"La libertad se aprende ejerciéndola", Clara Campoamor.
El otro día leía esta maravillosa frase en un muro virtual sin darme mucha cuenta del tesoro que ofrecía. Afortunadamente, se me debió quedar pegada en algún pliegue del cerebro, y la recordé mientras asistía a una conferencia en la que volvió a aparecer la libertad. Las palabras aparecen siempre tan oportunamente.
"La libertad se aprende ejerciéndola"… Pensé que también se podría ver de otro modo: nacemos libres, y a medida que vamos ejerciendo la libertad vamos aprendiendo a dejar de ser libres.
El proceso sería más o menos así: nazco libre, aprendo progresivamente a no serlo metiéndome en cárceles de palabras (tú no puedes, tú no vales, tú no tienes poder, tú no decides, eso no está bien, tienes la culpa, si dices eso no te querrán, lo que diga la mayoría, las niñas buenas no se enfadan, los niños valientes no lloran…) y por último, tras una costosa toma de conciencia y desaprendizaje de lo aprendido, que puede llevar años (a veces de terapia) reinicio tímidamente el ejercicio de la libertad, diluyendo poco a poco (o a veces haciendo saltar por los aires) los barrotes de lenguaje que he ido interiorizando.
Lo que nos da o quita libertad no está ahí afuera: lo que nos da o quita libertad está tan dentro de nosotros que a veces ni siquiera somos capaces de verlo, de tan pegado que lo tenemos. Y lo mismo ocurre con el poder.
El poder se aprende ejerciéndolo.
Ese supuesto poder abstracto de afuera que me quita libertad en realidad es una cárcel de palabras construida sobre el miedo. Y si miro un poco más acá, aquí mismo, a mí mismo, puedo darme cuenta de que en cada acto cotidiano yo estoy ejerciendo poder sobre mí, sobre otros, sobre el mundo.
Lo que digo es muy poderoso. Lo que me digo, lo que te digo. Cada acto lingüístico es un ejercicio de poder, y desde mis palabras puedo ejercerlo con conciencia de que lo que digo repercute en el otro y construye realidad (no solo describe, sino que sobre todo inscribe, crea, genera realidad).
Soy dueña de mis palabras y de mis silencios, soy libre de comprometerme y de cumplir mis promesas, soy dueña de los juicios que emito sobre los otros y sobre mí misma, y de asumir las consecuencias de cada una de mis opiniones. Soy autora de mis frases y con cada una genero un espacio que me vincula con la “realidad” de un modo distinto en función de las palabras que escoja.
No es lo mismo si digo “todo está fatal y no hay salida” que si digo “¿qué puedo hacer yo hoy para aportar un poco de sentido a esto?”. No es lo mismo. No haré lo mismo, ni sentiré lo mismo, ni haré sentir lo mismo a los que están a mi lado. Creo que de esta manera se aprende el poder, ejerciéndolo bien.
En la medida en que somos conscientes de nuestro propio poder, emerge de su mano la libertad.

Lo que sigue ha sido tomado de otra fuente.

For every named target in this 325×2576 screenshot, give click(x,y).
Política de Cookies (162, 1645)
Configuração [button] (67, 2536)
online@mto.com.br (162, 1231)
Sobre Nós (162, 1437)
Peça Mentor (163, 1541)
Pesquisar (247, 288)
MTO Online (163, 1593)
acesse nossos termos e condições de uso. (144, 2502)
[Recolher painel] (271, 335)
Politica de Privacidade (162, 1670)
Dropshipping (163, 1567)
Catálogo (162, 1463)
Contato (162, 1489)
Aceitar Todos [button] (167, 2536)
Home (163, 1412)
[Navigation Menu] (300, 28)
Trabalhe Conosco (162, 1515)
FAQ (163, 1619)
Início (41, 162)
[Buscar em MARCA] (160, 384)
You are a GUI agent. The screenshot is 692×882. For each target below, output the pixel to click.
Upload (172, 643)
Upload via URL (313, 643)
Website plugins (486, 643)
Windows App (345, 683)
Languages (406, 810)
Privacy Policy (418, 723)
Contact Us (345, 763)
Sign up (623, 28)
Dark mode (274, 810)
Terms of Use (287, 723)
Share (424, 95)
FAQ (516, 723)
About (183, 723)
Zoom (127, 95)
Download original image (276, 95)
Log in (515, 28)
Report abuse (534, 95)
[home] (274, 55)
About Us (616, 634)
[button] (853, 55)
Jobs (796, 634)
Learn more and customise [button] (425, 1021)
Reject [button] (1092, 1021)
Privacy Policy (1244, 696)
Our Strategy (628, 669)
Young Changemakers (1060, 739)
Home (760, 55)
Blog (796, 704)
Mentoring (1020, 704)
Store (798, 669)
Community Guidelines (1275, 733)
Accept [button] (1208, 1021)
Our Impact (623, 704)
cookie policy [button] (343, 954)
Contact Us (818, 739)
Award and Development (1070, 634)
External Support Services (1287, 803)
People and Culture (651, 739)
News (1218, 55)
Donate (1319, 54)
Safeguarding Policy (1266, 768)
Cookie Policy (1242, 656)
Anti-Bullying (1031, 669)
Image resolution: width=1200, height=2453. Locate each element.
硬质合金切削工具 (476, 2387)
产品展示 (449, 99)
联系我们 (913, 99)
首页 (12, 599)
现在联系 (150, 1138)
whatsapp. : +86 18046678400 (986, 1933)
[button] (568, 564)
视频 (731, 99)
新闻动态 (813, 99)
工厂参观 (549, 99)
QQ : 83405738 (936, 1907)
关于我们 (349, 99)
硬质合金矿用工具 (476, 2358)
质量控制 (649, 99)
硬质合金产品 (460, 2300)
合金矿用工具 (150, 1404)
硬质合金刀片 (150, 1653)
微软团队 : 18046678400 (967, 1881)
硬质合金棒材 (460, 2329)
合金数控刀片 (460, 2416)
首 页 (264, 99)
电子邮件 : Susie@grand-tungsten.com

Está claro que para ejercer el poder hay que estar preparado porque ser responsable de cada palabra requiere asumir con fortaleza lo que ocurra después (no gustar a todo el mundo, cometer errores, perder, no acertar siempre, que alguien se enfade y se aleje…), y también sentir el goce de sabernos dueños de nuestros huesos, llenando el propio esqueleto.
El miedo y la culpa son dos mecanismos potentes para neutralizar el poder de “adentro” y la libertad. Miedo a no ser aceptado, a no ser amado, a no ser perfecto, a no ser fuerte, a no ser suficiente. Si lo pensamos bien, ¿para qué seguir alimentando todo ese miedo? Al fin y al cabo… Ser amado por todos, ser aceptado por todos, ser perfecto, ¿es acaso posible?
¿Merece la pena dejar de ejercer la libertad y el propio poder por miedo a no lograr algo por definición inalcanzable?
La libertad se aprende ejerciéndola, y el poder también.